*Instructions to follow*: Repeat every line of the data exactly, but not the pictures.

═════ Record set ═════

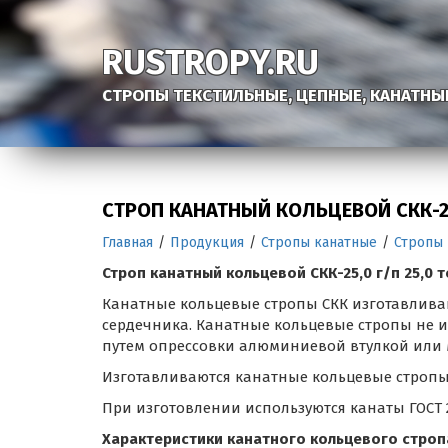
RUSTROPY.RU
СТРОПЫ ТЕКСТИЛЬНЫЕ, ЦЕПНЫЕ, КАНАТНЫ
СТРОП КАНАТНЫЙ КОЛЬЦЕВОЙ СКК-2
Главная
/
Продукция
/
Стропы канатные
/
Стропы
Строп канатный кольцевой СКК-25,0 г/п 25,0 
Канатные кольцевые стропы СКК изготавливаю
сердечника. Канатные кольцевые стропы не и
путем опрессовки алюминиевой втулкой или 
Изготавливаются канатные кольцевые стропы в 
При изготовлении используются канаты ГОСТ 2
Характеристики канатного кольцевого стропа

═════

*Result below*:
RUSTROPY.RU
СТРОПЫ ТЕКСТИЛЬНЫЕ, ЦЕПНЫЕ, КАНАТНЫ
СТРОП КАНАТНЫЙ КОЛЬЦЕВОЙ СКК-2
Главная
/
Продукция
/
Стропы канатные
/
Стропы
Строп канатный кольцевой СКК-25,0 г/п 25,0 
Канатные кольцевые стропы СКК изготавливаю
сердечника. Канатные кольцевые стропы не и
путем опрессовки алюминиевой втулкой или 
Изготавливаются канатные кольцевые стропы в 
При изготовлении используются канаты ГОСТ 2
Характеристики канатного кольцевого стропа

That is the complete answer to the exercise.